(EXERCISE INPUTS):

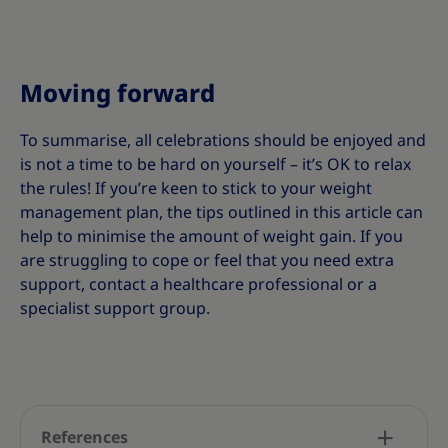
Moving forward
To summarise, all celebrations should be enjoyed and
is not a time to be hard on yourself – it’s OK to relax
the rules! If you’re keen to stick to your weight
management plan, the tips outlined in this article can
help to minimise the amount of weight gain. If you
are struggling to cope or feel that you need extra
support, contact a healthcare professional or a
specialist support group.
References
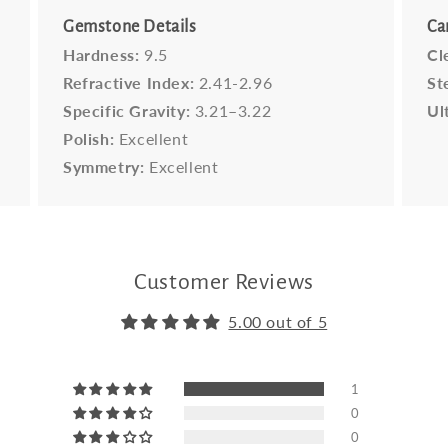
Gemstone Details
Ca
Hardness:
9.5
Cl
Refractive Index:
2.41-2.96
St
Specific Gravity:
3.21–3.22
Ul
Polish:
Excellent
Symmetry:
Excellent
Customer Reviews
5.00 out of 5
1
0
0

(WHAT IS REQUIRED): The copy you return must match the records above exactly, minus any images.

(PROBLEM SOLUTION):
Moving forward
To summarise, all celebrations should be enjoyed and
is not a time to be hard on yourself – it’s OK to relax
the rules! If you’re keen to stick to your weight
management plan, the tips outlined in this article can
help to minimise the amount of weight gain. If you
are struggling to cope or feel that you need extra
support, contact a healthcare professional or a
specialist support group.
References
Gemstone Details
Ca
Hardness:
9.5
Cl
Refractive Index:
2.41-2.96
St
Specific Gravity:
3.21–3.22
Ul
Polish:
Excellent
Symmetry:
Excellent
Customer Reviews
5.00 out of 5
1
0
0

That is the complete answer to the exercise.